Allo stesso tempo, la mancanza di dati affidabili sta ostacolando gli sforzi della Commissione Europea, atti a garantire che le navi del vecchio continente peschino solo le risorse in eccedenza ai paesi partner.
In virtù degli accordi di partnership sulla pesca sostenibile, l’UE paga per ottenere l’accesso della sua flotta esterna alle zone di pesca di altre nazioni. Gli accordi in questione mirano a promuovere stock ittici sostenibili, fornire un quadro stabile per la flotta europea in merito all’accesso alle zone di pesca, e alla pesca sostenibile in generale nei paesi partner. La Commissione Europea negozia, così, gli stock pescabili, le quantità accessibili, i pagamenti effettuati e le condizioni applicabili.
La Corte dei Conti valuta inoltre, le operazioni di negoziazione e l’attuazione degli accordi, il monitoraggio da parte della Commissione delle catture di pesce, e la selezione e il controllo delle azioni finanziate.
Alla luce di queste condizioni, è emerso che, nonostante gli accordi siano stati generalmente ben gestiti, il tonnellaggio negoziato fosse spesso superiore rispetto alle catture dichiarate precedentemente.
Ciò porta al sottoutilizzo regolare.

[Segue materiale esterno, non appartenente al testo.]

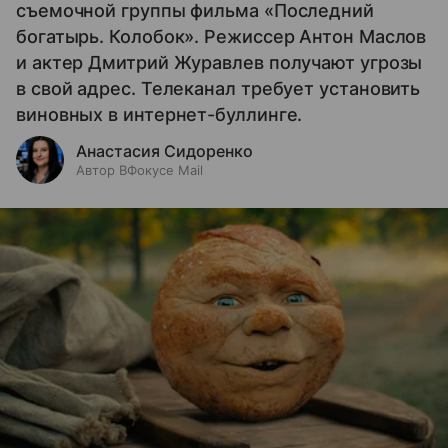
съемочной группы фильма «Последний
богатырь. Колобок». Режиссер Антон Маслов
и актер Дмитрий Журавлев получают угрозы
в свой адрес. Телеканал требует установить
виновных в интернет-буллинге.
Анастасия Сидоренко
Автор ВФокусе Mail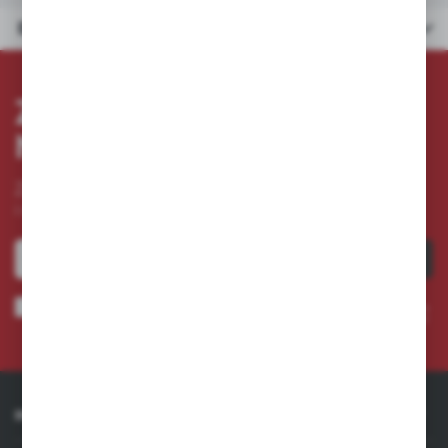
Dane techniczne
ZAPISZ SIĘ DO
NEWSLETTERA
Zapisz się do newslettera na naszym sklepie internetowym
i otrzymuj
informacje o nowościach i promocjach.
ZAPISZ SIĘ
Wyrażam zgodę na otrzymywanie drogą elektroniczną na wskazany przeze mnie adres e-
mail informacji dotyczących usług świadczonych przez Administratora. Zgoda może zostać
cofnięta w każdym czasie. *
INFORMACJE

Perché l’Europa paga per intero, indipendentemente dalla quantità di pesce effettivamente pescato. Il prezzo reale per questo motivo risulta spesso superiore a quello antecedentemente pattuito. Ad esempio, In Mozambico nel 2013 il costo reale per tonnellata di tonno era di circa sei volte più elevato del prezzo già negoziato.
In realtà, come si diceva, gli accordi dovrebbero garantire la sostenibilità delle attività di pesca, consentendo alle imbarcazioni appartenenti all’UE di pescare solo i surplus delle nazioni collaboratrici. Si hanno, però, dubbi sul fatto che il suddetto surplus possa essere calcolato in maniera affidabile, a causa della penuria di informazioni attendibili sugli stock ittici.
Una penuria di informazioni coerenti e complete anche sulle catture di pesce effettivamente svolte dalla flotta europea, con differenze significative tra i dati forniti dagli Stati Membri, la Commissione e le valutazioni degli accordi. La Commissione infatti, ha un controllo limitato sulle attività effettivamente attuate dai paesi partner dal punto di vista del supporto settoriale.
“Queste carenze possono e devono essere affrontate se vogliamo che gli accordi di partenariato sulla pesca contribuiscano efficacemente alla pesca sostenibile nelle acque dei nostri paesi partner, garantendo al contempo l’attività della nostra flotta peschereccia” ha spiegato Jan Kinšt, membro della Corte dei Conti Europea e responsabile del rapporto.